I really don't think there is one answer for this question. It honestly probably depends on the person. There may be some people that can't distinguish over 100fps, and some people can distinguish anything under 200fps. Each human eye is different. Just like everyones vision isn't exactly the same (by evidence of the need for some sort of corrective lenses), I doubt everyones perception of framerate is identical.

Though, I do think some people are not lying when they say 60 and 120 isn't much of a difference to them in slower - medium movement scenes. 60 and 120 is a large difference, but that doesn't mean everyone can perceive it. Some people may be more sensitive to the nuances of framerate than others.

I wondering if it's more of a case of 'feeling' the difference more so than 'seeing' it?.

Take that 30vs60fps website, I can see a slight difference in the 2 comparisons but I wouldn't say its massive. Yet when I'm actually playing a game that's 30fps and then if I lower some settings to get a locked 60fps I can see and feel the difference massively, yet looking at those videos on the 30vs60fps site I struggle to see a big difference.......odd.
 

efyu_lemonardo

May I have a cookie?
I remember when I was in college doing some research for a Video & Graphics presentation, I came across some biological studies saying that the human eye can't see any difference in any motion above 100 fps

you think that's bad, a friend of mine whose soon to be a doctor told me last year that most people can't distinguish between 12 and 24 fps...


:/
 
I am not a scientist, but being in the graphics field..

I really don't think there is one answer for this question. It honestly probably depends on the person. There may be some people that can't distinguish over 100fps, and some people can distinguish anything under 200fps. Each human eye is different. Just like everyones vision isn't exactly the same (by evidence of the need for some sort of corrective lenses), I doubt everyones perception of framerate is identical.

Though, I do think some people are not lying when they say 60 and 120 isn't much of a difference to them in slower - medium movement scenes. 60 and 120 is a large difference, but that doesn't mean everyone can perceive it.
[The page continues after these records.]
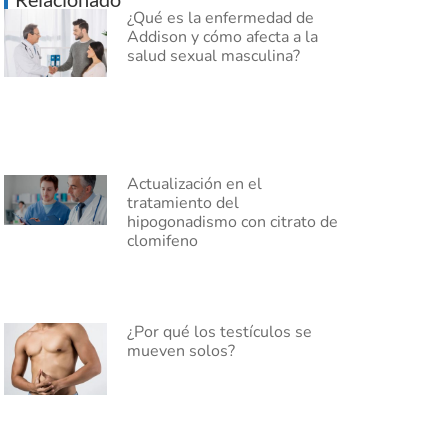
¿Qué es la enfermedad de
Addison y cómo afecta a la
salud sexual masculina?
Actualización en el
tratamiento del
hipogonadismo con citrato de
clomifeno
¿Por qué los testículos se
mueven solos?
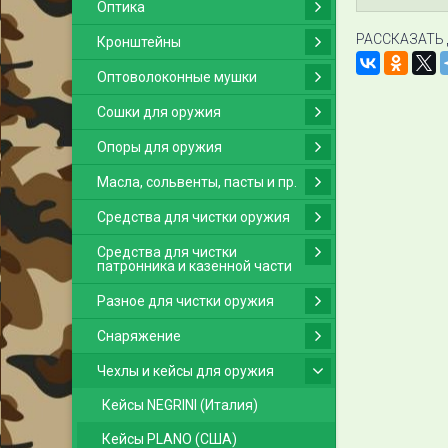
Оптика
РАССКАЗАТЬ
Кронштейны
Оптоволоконные мушки
Сошки для оружия
Опоры для оружия
Масла, сольвенты, пасты и пр.
Средства для чистки оружия
Средства для чистки
патронника и казенной части
Разное для чистки оружия
Снаряжение
Чехлы и кейсы для оружия
Кейсы NEGRINI (Италия)
Кейсы PLANO (США)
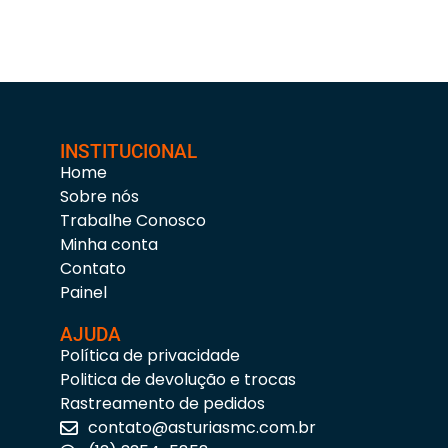
INSTITUCIONAL
Home
Sobre nós
Trabalhe Conosco
Minha conta
Contato
Painel
AJUDA
Política de privacidade
Politica de devolução e trocas
Rastreamento de pedidos
contato@asturiasmc.com.br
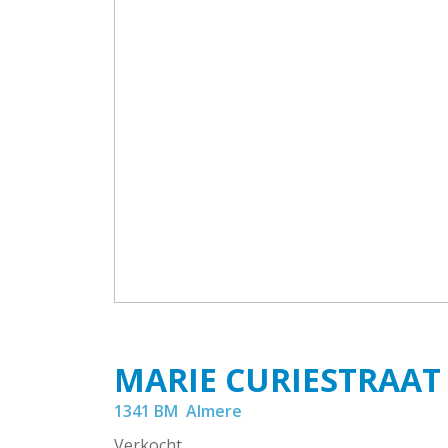
MARIE CURIESTRAAT
1341 BM
Almere
Verkocht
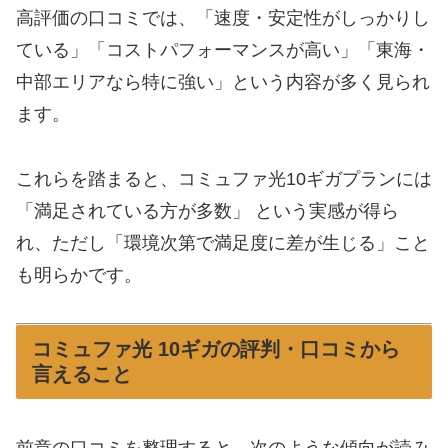
高評価の口コミでは、「速度・安定性がしっかりし
ている」「コストパフォーマンスが高い」「東海・
中部エリアなら特に強い」という内容が多く見られ
ます。
これらを踏まると、コミュファ光10ギガプランには
「満足されている方が多数」 という実感が得ら
れ、ただし「環境次第で満足度に差が生じる」こと
も明らかです。
コミュファ光 10ギガの評判・口コミから
言えること
前章の口コミを整理すると、次のような傾向が読み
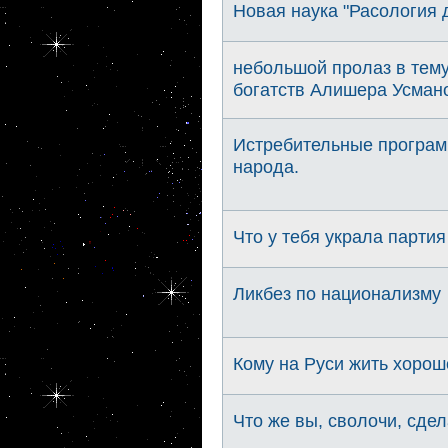
Новая наука "Расология д
небольшой пролаз в тему
богатств Алишера Усман
Истребительные програм
народа.
Что у тебя украла парти
Ликбез по национализму
Кому на Руси жить хорош
Что же вы, сволочи, сде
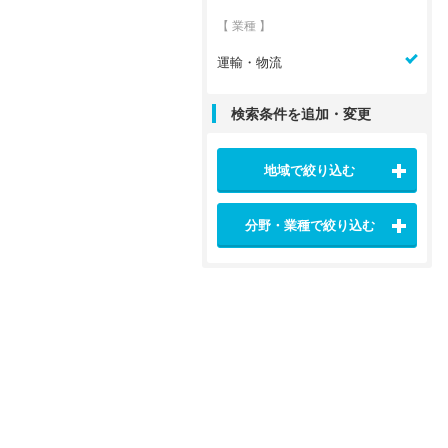
【 業種 】
運輸・物流
検索条件を追加・変更
地域で絞り込む
分野・業種で絞り込む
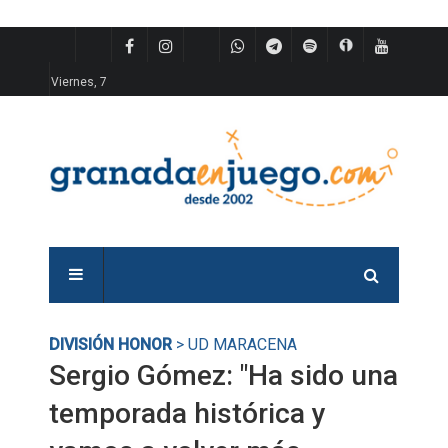
Viernes, 7
DIVISIÓN HONOR
> UD MARACENA
Sergio Gómez: "Ha sido una
temporada histórica y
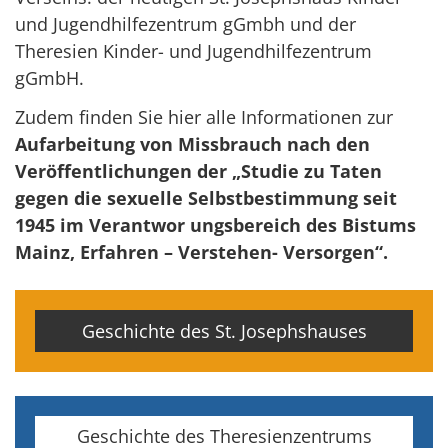
und Jugendhilfezentrum gGmbh und der
Theresien Kinder- und Jugendhilfezentrum
gGmbH.
Zudem finden Sie hier alle Informationen zur
Aufarbeitung von Missbrauch nach den
Veröffentlichungen der „Studie zu Taten
gegen die sexuelle Selbstbestimmung seit
1945 im Verantwor ungsbereich des Bistums
Mainz, Erfahren – Verstehen- Versorgen“.
Geschichte des St. Josephshauses
Geschichte des Theresienzentrums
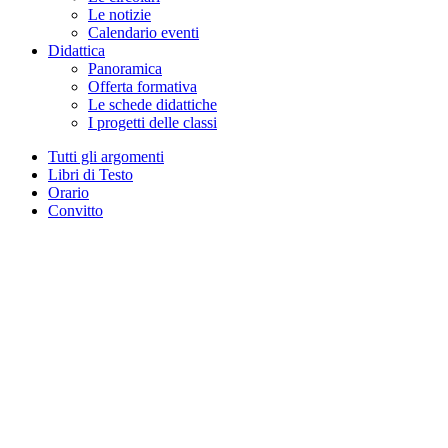
Le notizie
Calendario eventi
Didattica
Panoramica
Offerta formativa
Le schede didattiche
I progetti delle classi
Tutti gli argomenti
Libri di Testo
Orario
Convitto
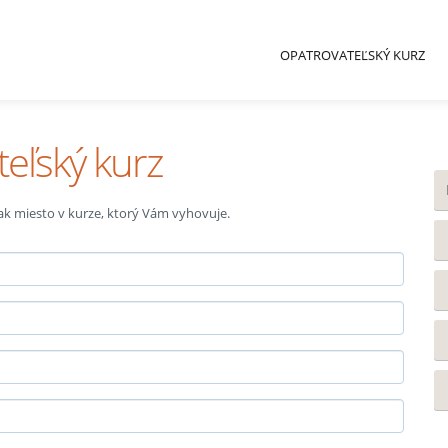
OPATROVATEĽSKÝ KURZ
teľský kurz
 tak miesto v kurze, ktorý Vám vyhovuje.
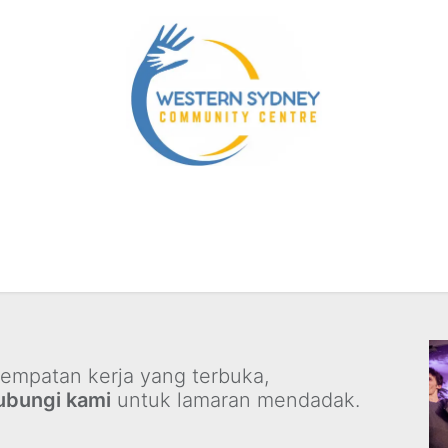
munity Services
Our NDIS Services
Energy Account
esempatan kerja yang terbuka,
bungi kami
untuk lamaran mendadak.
Some people may be more sensitive to the nuances of framerate than others.

That is a totally different question then.

It should have been "what FPS is ideal for gaming".
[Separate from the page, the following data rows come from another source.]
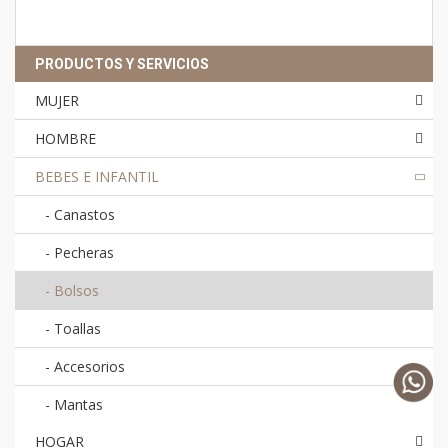
PRODUCTOS Y SERVICIOS
MUJER
HOMBRE
BEBES E INFANTIL
-
Canastos
-
Pecheras
-
Bolsos
-
Toallas
-
Accesorios
-
Mantas
HOGAR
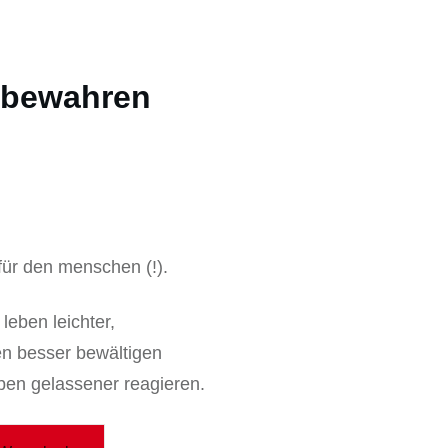
 bewahren
für den menschen (!).
eben leichter,
nen besser bewältigen
ben gelassener reagieren.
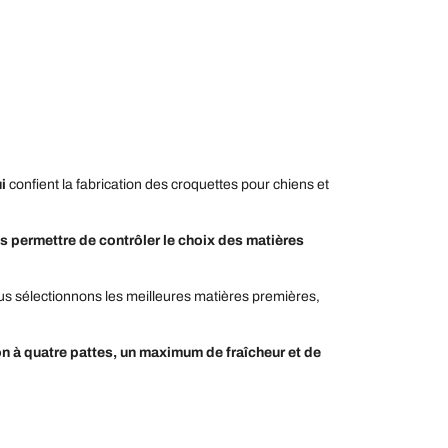
ui
confient la fabrication des croquettes pour chiens et
s permettre de contrôler le choix des matières
us sélectionnons les meilleures matières premières,
 à quatre pattes, un maximum de fraîcheur et de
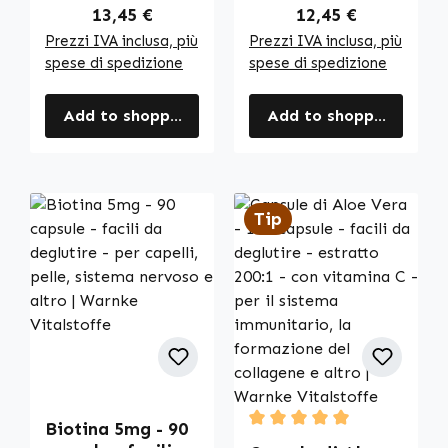
Regular price:
Regular price:
13,45 €
12,45 €
Prezzi IVA inclusa, più
Prezzi IVA inclusa, più
spese di spedizione
spese di spedizione
Add to shopping cart
Add to shopping cart
Tip
Biotina 5mg - 90
Average rating of 5 out of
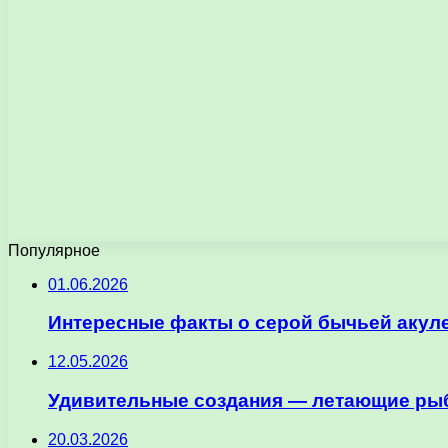
Популярное
01.06.2026
Интересные факты о серой бычьей акул
12.05.2026
Удивительные создания — летающие рыб
20.03.2026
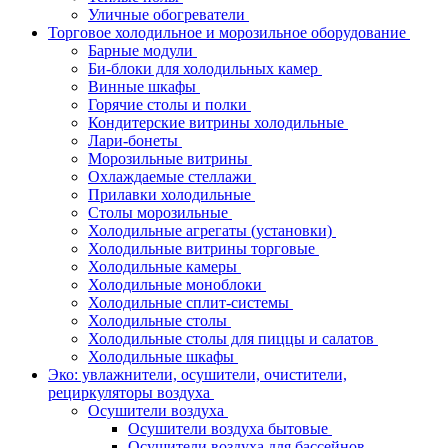
Уличные обогреватели
Торговое холодильное и морозильное оборудование
Барные модули
Би-блоки для холодильных камер
Винные шкафы
Горячие столы и полки
Кондитерские витрины холодильные
Лари-бонеты
Морозильные витрины
Охлаждаемые стеллажи
Прилавки холодильные
Столы морозильные
Холодильные агрегаты (установки)
Холодильные витрины торговые
Холодильные камеры
Холодильные моноблоки
Холодильные сплит-системы
Холодильные столы
Холодильные столы для пиццы и салатов
Холодильные шкафы
Эко: увлажнители, осушители, очистители,
рециркуляторы воздуха
Осушители воздуха
Осушители воздуха бытовые
Осушители воздуха для бассейнов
We will fight over that for the next 5 years I guess ;)
 

Sanctuary

Member
What FPS does reality run? (and yes it does run in frames... there is a smallest unit of time called a Planck Unit, 10−43 seconds). An interesting question TBH. All a bit OT but rather interesting (I am not going to explain all this... I am sure all of you interested can Google). Let's just say that reality runs at a VERY high framerate :) A 1 with 43 zeros behind it.

Then again time is relative... that means that that framerate of reality is slightly different for each of us (if we are moving ofc).

Reality Lag! ;)

Yeah, but it's not a what "frame rate" reality is, it's at what frame rate we perceive it. Pretty big distinction. Also: Time doesn't even exist
 

nkarafo

Member
Many more people (or at least from those who bothered to comment or take polls etc) disliked the way the two HFR Hobbit movies looked in motion than liked. It had a very obnoxious soap opera effect going on that made it look comparatively awful to the 24fps version.
Disliked probably just means it felt different. People are so used to 24fps in movies that anything different will feel weird to them and that translates to "bad".

You need to take one thing into account about 24fps in movies though. This number is not a standard because its an artistic choice or anything like that. The people who thought "what should the frame rate be in movies" didn't test various different rates and said "24fps looks the best".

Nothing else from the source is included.